Stumbling across relevant poetry

I found this poem in a chapbook entitled Counting Descent by Clint Smith, who is one of my favorite poets/writers/people to follow on Twitter. I was reading when I came across this poem and naturally thought this could serve as a good blog post, especially since we’re going to be looking at Blood Dazzler in class soon and we looked at poems in class last week.

Smith writes other poems about New Orleans and the effects of Hurricane Katrina, but I found this poem to be particularly relevant, plus it was online here along with some of his own commentary (I didn’t want to post pictures from my book because I wasn’t sure how the copyright laws worked with that).

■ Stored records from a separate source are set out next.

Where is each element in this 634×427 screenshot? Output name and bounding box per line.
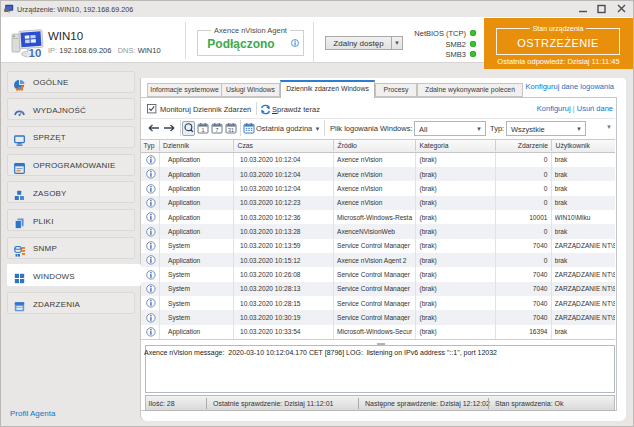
- svg-text:7: 7: [216, 127, 219, 133]
- svg-text:10: 10: [29, 47, 42, 59]
- svg-text:1: 1: [202, 127, 205, 133]
- svg-text:31: 31: [228, 127, 234, 133]
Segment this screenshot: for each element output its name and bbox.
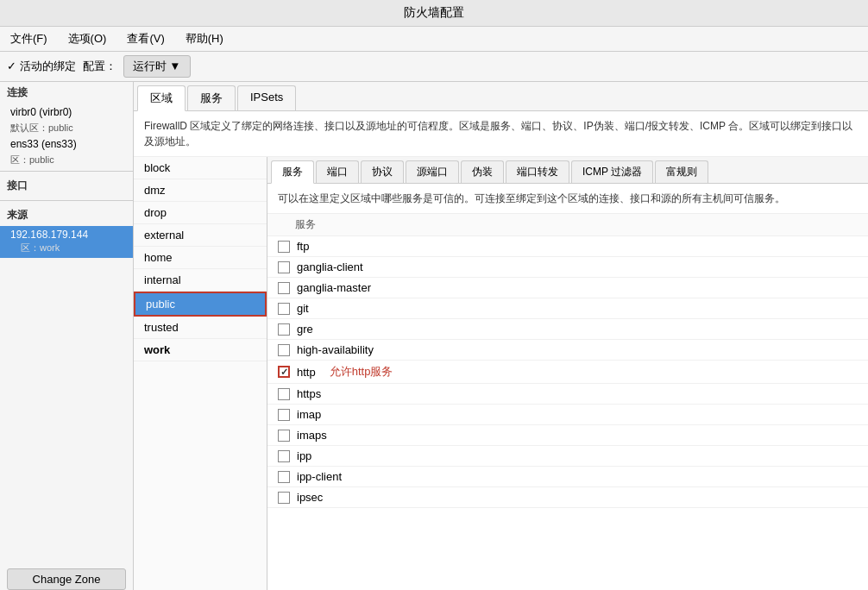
service-ipsec[interactable]: ipsec (267, 487, 868, 508)
service-ipsec-label: ipsec (297, 491, 323, 504)
service-tab-protocols[interactable]: 协议 (361, 160, 404, 183)
service-imap[interactable]: imap (267, 405, 868, 425)
service-tab-port-forward[interactable]: 端口转发 (506, 160, 569, 183)
zone-service-area: block dmz drop external home internal pu… (134, 157, 868, 590)
menu-file[interactable]: 文件(F) (7, 29, 51, 48)
service-http-label: http (297, 366, 316, 379)
service-description: 可以在这里定义区域中哪些服务是可信的。可连接至绑定到这个区域的连接、接口和源的所… (267, 184, 868, 214)
service-gre-label: gre (297, 323, 313, 336)
service-git[interactable]: git (267, 298, 868, 319)
tab-service[interactable]: 服务 (187, 85, 236, 110)
checkbox-ipp[interactable] (278, 450, 290, 462)
config-label: 配置： (83, 59, 116, 74)
zone-block[interactable]: block (134, 157, 267, 179)
service-imaps-label: imaps (297, 429, 327, 442)
service-ganglia-client-label: ganglia-client (297, 260, 363, 273)
zone-internal[interactable]: internal (134, 269, 267, 292)
change-zone-button[interactable]: Change Zone (7, 568, 126, 590)
zone-list: block dmz drop external home internal pu… (134, 157, 267, 590)
source-zone: 区：work (10, 241, 123, 255)
zone-external[interactable]: external (134, 224, 267, 247)
zone-trusted[interactable]: trusted (134, 317, 267, 339)
service-ganglia-master[interactable]: ganglia-master (267, 278, 868, 298)
right-panel: 区域 服务 IPSets FirewallD 区域定义了绑定的网络连接、接口以及… (134, 82, 868, 590)
sidebar-item-ens33[interactable]: ens33 (ens33) (0, 135, 133, 153)
checkbox-https[interactable] (278, 388, 290, 400)
source-label: 来源 (0, 204, 133, 226)
source-ip: 192.168.179.144 (10, 229, 123, 241)
zone-dmz[interactable]: dmz (134, 179, 267, 202)
runtime-button[interactable]: 运行时 ▼ (123, 55, 191, 78)
interface-label: 接口 (0, 175, 133, 197)
service-high-availability[interactable]: high-availability (267, 340, 868, 361)
checkbox-ipp-client[interactable] (278, 471, 290, 483)
service-https-label: https (297, 387, 321, 400)
checkbox-ganglia-master[interactable] (278, 282, 290, 294)
active-binding-label: ✓ 活动的绑定 (7, 59, 76, 74)
service-tab-icmp[interactable]: ICMP 过滤器 (571, 160, 653, 183)
service-gre[interactable]: gre (267, 319, 868, 340)
sidebar-sub-virbr0: 默认区：public (0, 121, 133, 135)
checkbox-http[interactable]: ✓ (278, 366, 290, 378)
service-ipp-label: ipp (297, 449, 311, 462)
service-high-availability-label: high-availability (297, 343, 374, 356)
service-https[interactable]: https (267, 384, 868, 405)
checkbox-ipsec[interactable] (278, 492, 290, 504)
connection-label: 连接 (0, 82, 133, 104)
checkbox-gre[interactable] (278, 323, 290, 336)
service-git-label: git (297, 302, 309, 315)
menu-view[interactable]: 查看(V) (123, 29, 167, 48)
toolbar: ✓ 活动的绑定 配置： 运行时 ▼ (0, 52, 868, 82)
checkbox-imaps[interactable] (278, 430, 290, 442)
service-tab-services[interactable]: 服务 (271, 160, 314, 184)
service-ftp-label: ftp (297, 240, 309, 253)
main-description: FirewallD 区域定义了绑定的网络连接、接口以及源地址的可信程度。区域是服… (134, 111, 868, 157)
service-imaps[interactable]: imaps (267, 425, 868, 446)
zone-drop[interactable]: drop (134, 202, 267, 224)
sidebar-item-source[interactable]: 192.168.179.144 区：work (0, 226, 133, 258)
service-tab-masquerade[interactable]: 伪装 (461, 160, 504, 183)
menu-bar: 文件(F) 选项(O) 查看(V) 帮助(H) (0, 27, 868, 52)
service-ipp-client-label: ipp-client (297, 470, 342, 483)
checkmark-http: ✓ (280, 367, 288, 378)
checkbox-git[interactable] (278, 303, 290, 315)
checkbox-imap[interactable] (278, 409, 290, 421)
service-ftp[interactable]: ftp (267, 236, 868, 257)
title-bar: 防火墙配置 (0, 0, 868, 27)
checkbox-ftp[interactable] (278, 241, 290, 253)
zone-home[interactable]: home (134, 247, 267, 269)
menu-help[interactable]: 帮助(H) (182, 29, 227, 48)
service-column-header: 服务 (267, 214, 868, 236)
service-ganglia-master-label: ganglia-master (297, 281, 371, 294)
service-ganglia-client[interactable]: ganglia-client (267, 257, 868, 278)
sidebar: 连接 virbr0 (virbr0) 默认区：public ens33 (ens… (0, 82, 134, 590)
app-title: 防火墙配置 (404, 5, 464, 19)
tab-ipsets[interactable]: IPSets (237, 85, 296, 110)
service-panel: 服务 端口 协议 源端口 伪装 端口转发 ICMP 过滤器 富规则 可以在这里定… (267, 157, 868, 590)
http-annotation: 允许http服务 (330, 364, 393, 380)
tab-zone[interactable]: 区域 (137, 85, 186, 111)
service-tab-ports[interactable]: 端口 (316, 160, 359, 183)
main-tabs: 区域 服务 IPSets (134, 82, 868, 111)
sidebar-sub-ens33: 区：public (0, 153, 133, 167)
service-tab-source-ports[interactable]: 源端口 (406, 160, 459, 183)
zone-work[interactable]: work (134, 339, 267, 361)
service-list: ftp ganglia-client ganglia-master g (267, 236, 868, 590)
menu-options[interactable]: 选项(O) (65, 29, 110, 48)
sidebar-item-virbr0[interactable]: virbr0 (virbr0) (0, 104, 133, 121)
service-ipp[interactable]: ipp (267, 446, 868, 467)
zone-public[interactable]: public (134, 292, 267, 317)
service-http[interactable]: ✓ http 允许http服务 (267, 361, 868, 384)
service-tab-rich-rules[interactable]: 富规则 (655, 160, 708, 183)
service-tabs: 服务 端口 协议 源端口 伪装 端口转发 ICMP 过滤器 富规则 (267, 157, 868, 184)
checkbox-high-availability[interactable] (278, 344, 290, 356)
checkbox-ganglia-client[interactable] (278, 261, 290, 273)
service-ipp-client[interactable]: ipp-client (267, 467, 868, 487)
service-imap-label: imap (297, 408, 321, 421)
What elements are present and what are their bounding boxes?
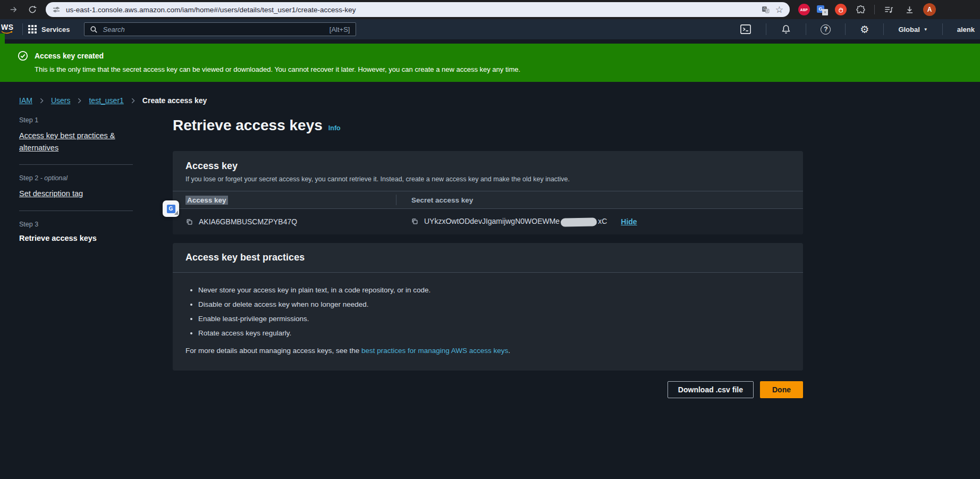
best-practice-item: Enable least-privilege permissions. (198, 314, 790, 323)
page-title: Retrieve access keys Info (173, 116, 803, 137)
best-practice-item: Never store your access key in plain tex… (198, 285, 790, 295)
content-blocker-hand-icon[interactable] (835, 4, 847, 15)
nav-right-group: ? ⚙ Global ▼ alenk (731, 23, 980, 36)
settings-gear-icon[interactable]: ⚙ (851, 23, 878, 36)
nav-divider (766, 23, 766, 35)
check-circle-icon (18, 51, 28, 61)
wizard-steps-nav: Step 1 Access key best practices & alter… (0, 116, 173, 398)
breadcrumb: IAM Users test_user1 Create access key (19, 96, 980, 105)
steps-divider (19, 164, 133, 165)
account-menu[interactable]: alenk (948, 26, 980, 33)
browser-toolbar: us-east-1.console.aws.amazon.com/iam/hom… (0, 0, 980, 19)
banner-message: This is the only time that the secret ac… (35, 65, 980, 73)
url-text: us-east-1.console.aws.amazon.com/iam/hom… (66, 6, 756, 14)
access-key-card: Access key If you lose or forget your se… (173, 151, 803, 234)
secret-key-column-header: Secret access key (396, 195, 803, 205)
chevron-down-icon: ▼ (924, 27, 928, 32)
translate-icon: G (167, 205, 175, 213)
console-search-box[interactable]: [Alt+S] (84, 22, 356, 36)
adblock-plus-extension-icon[interactable]: ABP (798, 4, 810, 15)
step2-link[interactable]: Set description tag (19, 189, 83, 198)
secret-key-value: UYkzxOwtODdevJIgamijwgN0WOEWMexC (424, 217, 607, 226)
download-csv-button[interactable]: Download .csv file (668, 381, 754, 398)
extensions-puzzle-icon[interactable] (854, 3, 867, 16)
search-shortcut-hint: [Alt+S] (330, 26, 350, 33)
key-table-row: AKIA6GBMBUSCMZPYB47Q UYkzxOwtODdevJIgami… (173, 209, 803, 234)
chevron-right-icon (38, 97, 45, 104)
aws-top-nav: WS Services [Alt+S] ? ⚙ Global ▼ alenk (0, 19, 980, 39)
region-selector[interactable]: Global ▼ (889, 23, 936, 36)
success-banner: Access key created This is the only time… (0, 44, 980, 82)
search-icon (90, 26, 98, 33)
step2-label: Step 2 - optional (19, 174, 133, 182)
best-practice-item: Disable or delete access key when no lon… (198, 300, 790, 309)
services-grid-icon[interactable] (28, 25, 37, 33)
info-link[interactable]: Info (328, 119, 341, 137)
breadcrumb-current: Create access key (142, 96, 207, 105)
address-bar[interactable]: us-east-1.console.aws.amazon.com/iam/hom… (46, 2, 790, 17)
key-table-header: Access key Secret access key (173, 191, 803, 209)
step3-label: Step 3 (19, 221, 133, 228)
forward-icon[interactable] (6, 3, 20, 16)
copy-secret-key-icon[interactable] (411, 217, 419, 225)
best-practices-footer: For more details about managing access k… (185, 347, 790, 355)
search-input[interactable] (102, 25, 325, 34)
breadcrumb-users[interactable]: Users (51, 96, 71, 105)
site-info-icon[interactable] (52, 5, 61, 14)
help-icon[interactable]: ? (812, 23, 840, 36)
best-practices-list: Never store your access key in plain tex… (185, 285, 790, 338)
nav-divider (942, 23, 943, 35)
breadcrumb-iam[interactable]: IAM (19, 96, 32, 105)
breadcrumb-test-user1[interactable]: test_user1 (89, 96, 123, 105)
step1-label: Step 1 (19, 116, 133, 124)
access-key-value: AKIA6GBMBUSCMZPYB47Q (199, 217, 297, 226)
cloudshell-icon[interactable] (731, 23, 761, 36)
steps-divider (19, 211, 133, 211)
best-practices-title: Access key best practices (185, 252, 790, 263)
copy-access-key-icon[interactable] (185, 218, 193, 226)
main-content: Retrieve access keys Info Access key If … (173, 116, 803, 398)
access-key-card-description: If you lose or forget your secret access… (185, 175, 790, 183)
nav-divider (883, 23, 884, 35)
translate-page-icon[interactable]: G (761, 5, 770, 14)
extensions-area: ABP G x A (798, 3, 936, 16)
nav-divider (806, 23, 806, 35)
nav-divider (845, 23, 846, 35)
access-key-card-title: Access key (185, 161, 790, 172)
best-practice-item: Rotate access keys regularly. (198, 329, 790, 338)
done-button[interactable]: Done (760, 381, 803, 398)
profile-avatar[interactable]: A (923, 3, 936, 16)
chevron-right-icon (130, 97, 137, 104)
services-button[interactable]: Services (41, 26, 70, 33)
chevron-right-icon (76, 97, 83, 104)
bookmark-star-icon[interactable]: ☆ (775, 5, 783, 14)
step3-current: Retrieve access keys (19, 234, 133, 242)
footer-actions: Download .csv file Done (173, 381, 803, 398)
notifications-bell-icon[interactable] (772, 23, 800, 36)
step1-link[interactable]: Access key best practices & alternatives (19, 131, 115, 152)
playlist-icon[interactable] (882, 3, 895, 16)
hide-secret-link[interactable]: Hide (621, 217, 637, 226)
redaction-scribble (561, 217, 597, 226)
best-practices-link[interactable]: best practices for managing AWS access k… (361, 347, 508, 355)
aws-logo[interactable]: WS (1, 24, 17, 35)
toolbar-divider (874, 5, 875, 14)
banner-title: Access key created (35, 52, 104, 60)
reload-icon[interactable] (26, 3, 39, 16)
downloads-icon[interactable] (902, 3, 916, 16)
best-practices-card: Access key best practices Never store yo… (173, 243, 803, 371)
access-key-column-header: Access key (173, 196, 396, 204)
translate-popup-button[interactable]: G (163, 200, 179, 217)
translate-page-glyph: x (822, 9, 828, 15)
google-translate-extension-icon[interactable]: G x (817, 4, 828, 15)
nav-divider (22, 23, 23, 35)
banner-edge-sliver (0, 33, 5, 44)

Anyway, this poem really spoke to a lot of what we’ve discussed in class and even uses the line “When the levees broke.” In bringing up his parents, I feel that Smith is really questioning “origins” in this poem, as well as the concept of “ownership.” His inability to come to a conclusive answer on whether you can claim things based on how long you’ve lived somewhere comforts me since I’ve been finding myself asking more questions than I can possibly answer this semester. This uncertainty also gives credence to Beth’s assertion that “origins are tricky.”

I personally like this poem a lot because I think it’s very thought-provoking without being esoteric in its language (a common stereotype of poetry). I find myself returning to “i come from a city that is drowning    while being told / it is rinsing itself clean” because it speaks to the idea of “purgation” that we’ve been grappling with as well as the literal geographic drowning shown in Unfathomable City. Smith’s hesitancy to accept that the city is rinsing itself clean again reminds me to be skeptical of that justification for “purgation.”

While I enjoy reading contemporary poetry, it is definitely not my area of expertise. If anyone sees anything really cool in this poem, feel free to comment on it or even just tell me because I think this is super interesting!